This novel is a polariser. A glance round the review circuit will show fans raving at the satirical wit and galloping pace, and detractors growling at the unfavourable portrayal of the poor. The unsavoury exploits of the anti-hero, and the liberties with political and social facts that Adiga is supposed to have taken. The novel won the Booker for 2008 and is (unbelievably) a debut novel. Debut novel! Holy smoke.

Who is the novel’s target audience? I would say, people like me. We have no idea about India or Indian politics, or customs. Any small knowledge we have is third hand. The acrylic-colour sketches of life are a vivid backdrop to the story for us – intriguing but not the main focus. The human interaction and the social structure constructs a much more solid level for us to be guided around. The ‘coop’ is at first glance an entirely alien system of populace management. But as we look closer, and closer, it all starts translating into something much more familiar. Frighteningly similar to ‘Western’ culture control methods. You do something because it’s expected of you. If you don’t do it, you’re bad. People in power have exemption passes for doing bad things because well, how would anything get done otherwise?

Many readers drop by the wayside because they can’t take the ‘savage’ humour. Why is it often described as ‘savage’? Too painful? Too nasty? Too near the bone? Or great because it is all of these? The function of the satire is of course utilizing humour to speak the unspeakable. This overarching concept is verbalized wthin the novel in the recurring phrase (originating from Pinky Madam), ‘What a fucking joke.’ Balram says: ‘But to be called a murderer by the police? What a fucking joke.’ Pretty much the nub of the argument.

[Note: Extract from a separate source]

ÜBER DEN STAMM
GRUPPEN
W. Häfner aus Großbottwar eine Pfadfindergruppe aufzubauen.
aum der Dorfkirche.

However both fans and detractors tend to miss the point. Aravind doesn’t describe India. He’s describing an imbalance of social acceptability and culpability which is global, and seemingly inbuilt to human nature.  He’s drawing attention to moral hypocrisy in a way that is too visceral for many, and too apparently localized for immediate transparency. Think Animal Farm. Without a doubt we’re meant to make the literary connection, with the insistent repetition of The Stork, The Raven, and The Buffalo and The Mongoose as character substitution names. They’re even called ‘The Animals’ collectively. Yet I haven’t seen a single reviewer mention this. The local colour is there for structure and interest. The story’s purpose is moral analogy, not a comment on India per se.


Five Moose-hoofs up. This one was a jaw-dropper.